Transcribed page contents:
========
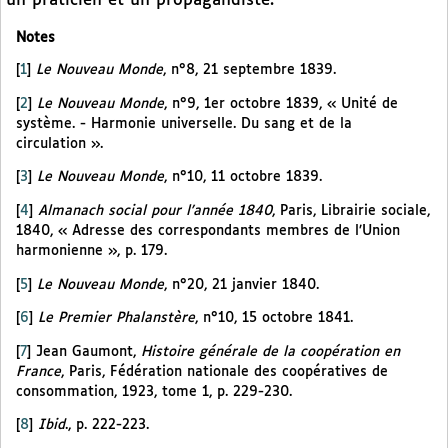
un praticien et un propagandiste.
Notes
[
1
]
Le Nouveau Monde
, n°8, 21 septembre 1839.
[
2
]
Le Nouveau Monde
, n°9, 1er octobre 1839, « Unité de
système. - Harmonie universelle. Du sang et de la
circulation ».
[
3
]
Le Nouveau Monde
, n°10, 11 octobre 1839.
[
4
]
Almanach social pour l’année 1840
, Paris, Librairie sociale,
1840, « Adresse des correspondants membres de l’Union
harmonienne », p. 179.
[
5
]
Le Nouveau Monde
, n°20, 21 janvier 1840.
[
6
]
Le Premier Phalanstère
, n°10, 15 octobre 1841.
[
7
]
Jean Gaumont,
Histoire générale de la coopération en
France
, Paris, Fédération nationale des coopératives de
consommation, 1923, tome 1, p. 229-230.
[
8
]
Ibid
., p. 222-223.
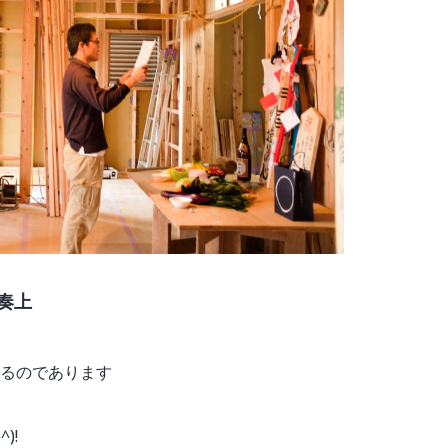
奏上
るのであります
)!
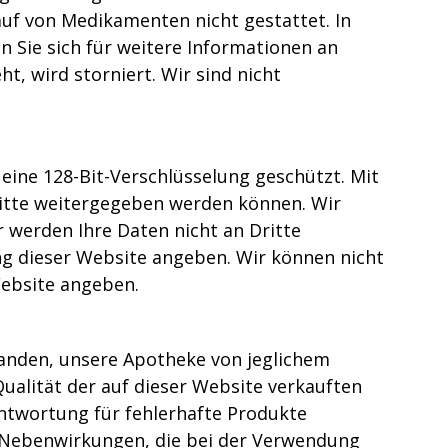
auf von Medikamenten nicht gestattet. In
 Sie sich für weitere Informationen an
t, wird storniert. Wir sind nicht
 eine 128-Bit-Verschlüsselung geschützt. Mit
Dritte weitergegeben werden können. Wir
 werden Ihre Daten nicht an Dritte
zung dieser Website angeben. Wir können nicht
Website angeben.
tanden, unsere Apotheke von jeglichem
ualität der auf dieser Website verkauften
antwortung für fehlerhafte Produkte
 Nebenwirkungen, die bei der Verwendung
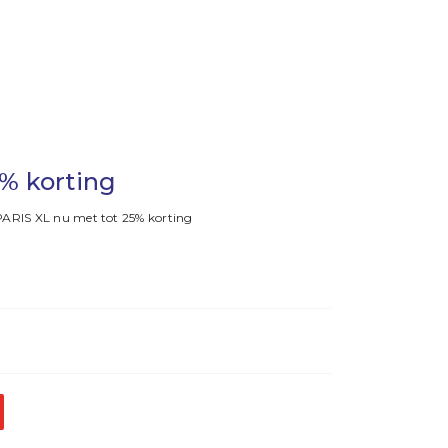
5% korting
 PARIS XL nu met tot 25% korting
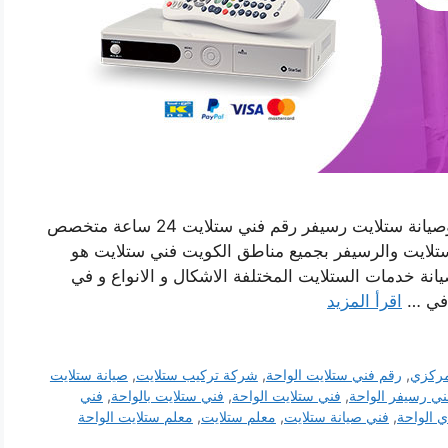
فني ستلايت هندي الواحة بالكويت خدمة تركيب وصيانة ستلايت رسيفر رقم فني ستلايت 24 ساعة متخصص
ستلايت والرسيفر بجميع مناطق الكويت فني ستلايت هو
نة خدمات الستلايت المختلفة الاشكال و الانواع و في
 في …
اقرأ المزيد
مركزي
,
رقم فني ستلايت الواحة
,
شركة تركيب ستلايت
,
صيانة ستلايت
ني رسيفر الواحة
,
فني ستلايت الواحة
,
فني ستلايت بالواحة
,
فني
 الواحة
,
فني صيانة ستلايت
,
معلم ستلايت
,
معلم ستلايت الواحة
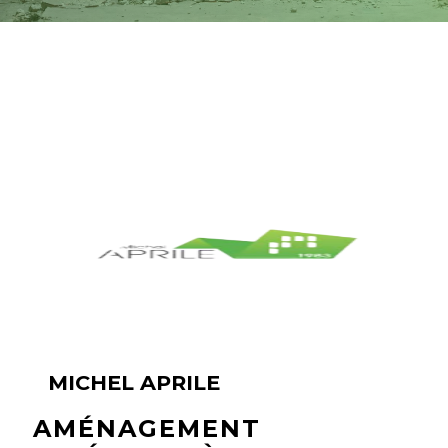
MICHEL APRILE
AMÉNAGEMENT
========
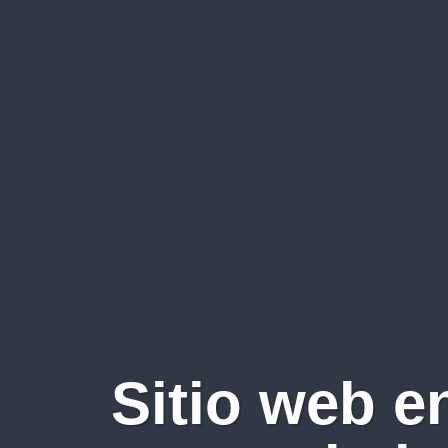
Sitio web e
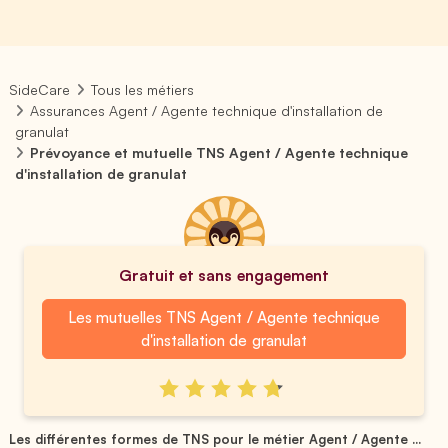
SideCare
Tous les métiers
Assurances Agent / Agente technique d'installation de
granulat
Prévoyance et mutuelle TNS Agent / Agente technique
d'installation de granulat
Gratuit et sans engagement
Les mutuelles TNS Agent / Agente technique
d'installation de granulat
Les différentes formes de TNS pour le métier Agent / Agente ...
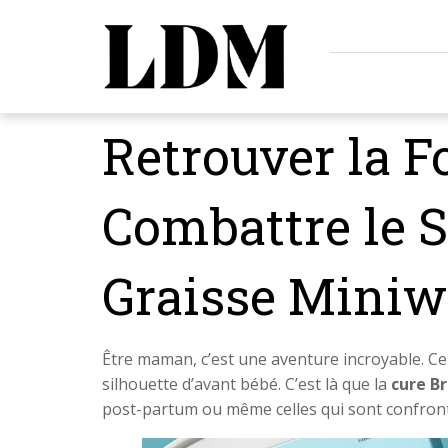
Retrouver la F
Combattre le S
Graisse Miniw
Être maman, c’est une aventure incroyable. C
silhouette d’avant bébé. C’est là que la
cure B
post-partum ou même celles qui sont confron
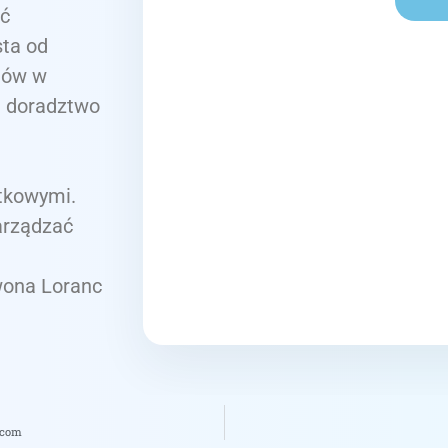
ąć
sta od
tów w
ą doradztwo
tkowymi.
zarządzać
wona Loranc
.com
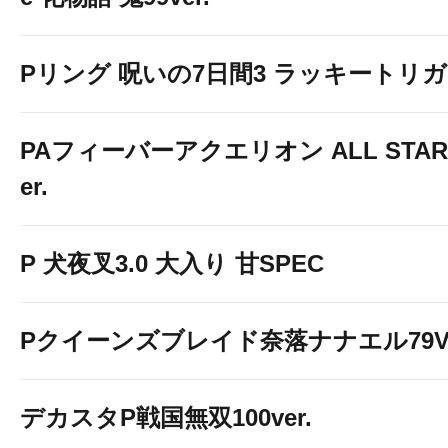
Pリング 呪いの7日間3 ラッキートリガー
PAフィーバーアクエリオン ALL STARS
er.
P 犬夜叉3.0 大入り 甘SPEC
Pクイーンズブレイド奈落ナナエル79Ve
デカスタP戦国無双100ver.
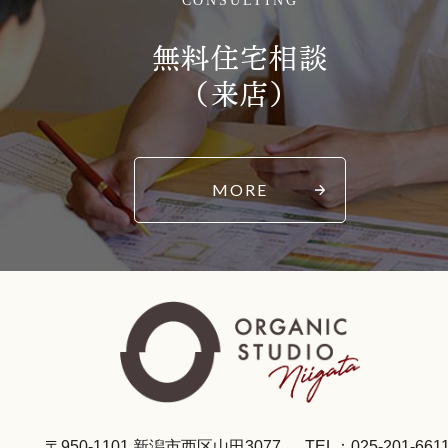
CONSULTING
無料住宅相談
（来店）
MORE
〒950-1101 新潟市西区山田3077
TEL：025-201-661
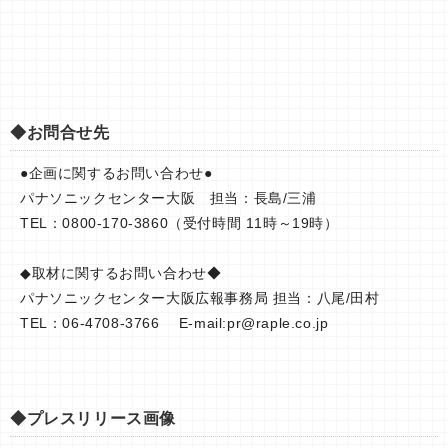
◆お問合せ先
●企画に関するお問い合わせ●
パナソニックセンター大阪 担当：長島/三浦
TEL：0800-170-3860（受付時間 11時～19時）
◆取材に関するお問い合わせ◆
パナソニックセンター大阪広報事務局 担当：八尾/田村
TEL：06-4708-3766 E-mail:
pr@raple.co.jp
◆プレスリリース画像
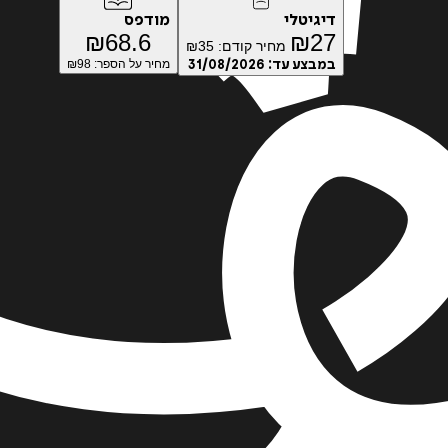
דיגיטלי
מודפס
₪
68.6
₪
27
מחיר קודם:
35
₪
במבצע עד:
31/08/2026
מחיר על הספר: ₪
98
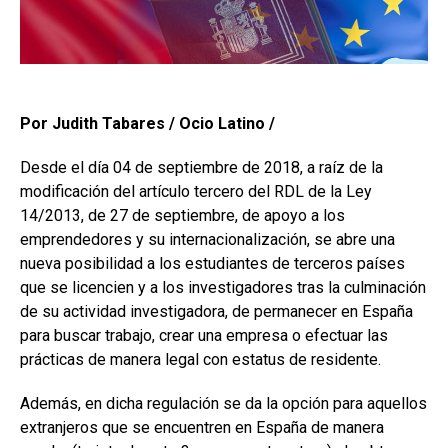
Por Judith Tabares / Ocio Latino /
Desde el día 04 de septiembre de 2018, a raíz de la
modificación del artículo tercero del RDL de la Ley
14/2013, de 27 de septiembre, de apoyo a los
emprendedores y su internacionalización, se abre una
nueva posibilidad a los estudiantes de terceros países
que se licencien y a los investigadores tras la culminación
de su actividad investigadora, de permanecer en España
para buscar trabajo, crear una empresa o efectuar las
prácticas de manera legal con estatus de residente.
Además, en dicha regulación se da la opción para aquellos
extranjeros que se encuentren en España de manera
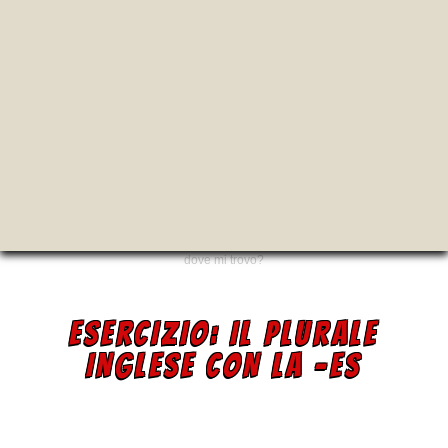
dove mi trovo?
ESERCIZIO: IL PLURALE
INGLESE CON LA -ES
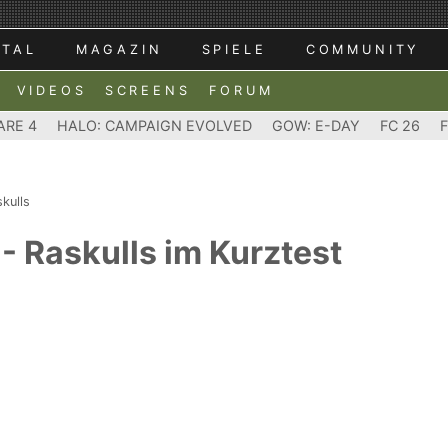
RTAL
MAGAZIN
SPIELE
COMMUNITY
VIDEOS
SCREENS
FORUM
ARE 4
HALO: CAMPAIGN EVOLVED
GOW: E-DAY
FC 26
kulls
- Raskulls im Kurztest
========
Starting at the line above that holds "Retrouver la F", return each line up to and including the one that holds "14/2013, de 27 de septiembre, de apoyo a los", exactly as written, minus any pictures.

Retrouver la F
Combattre le S
Graisse Miniw
Être maman, c’est une aventure incroyable. C
silhouette d’avant bébé. C’est là que la
cure B
post-partum ou même celles qui sont confron
ąć
sta od
tów w
ą doradztwo
tkowymi.
zarządzać
wona Loranc
.com
Pリング 呪いの7日間3 ラッキートリガー
PAフィーバーアクエリオン ALL STARS
er.
P 犬夜叉3.0 大入り 甘SPEC
Pクイーンズブレイド奈落ナナエル79Ve
デカスタP戦国無双100ver.
CONSULTING
無料住宅相談
（来店）
MORE
〒950-1101 新潟市西区山田3077
TEL：025-201-661
◆お問合せ先
●企画に関するお問い合わせ●
パナソニックセンター大阪 担当：長島/三浦
TEL：0800-170-3860（受付時間 11時～19時）
◆取材に関するお問い合わせ◆
パナソニックセンター大阪広報事務局 担当：八尾/田村
TEL：06-4708-3766 E-mail:
pr@raple.co.jp
◆プレスリリース画像
דיגיטלי
מודפס
₪
68.6
₪
27
מחיר קודם:
35
₪
במבצע עד:
31/08/2026
מחיר על הספר: ₪
98
Por Judith Tabares / Ocio Latino /
Desde el día 04 de septiembre de 2018, a raíz de la
modificación del artículo tercero del RDL de la Ley
14/2013, de 27 de septiembre, de apoyo a los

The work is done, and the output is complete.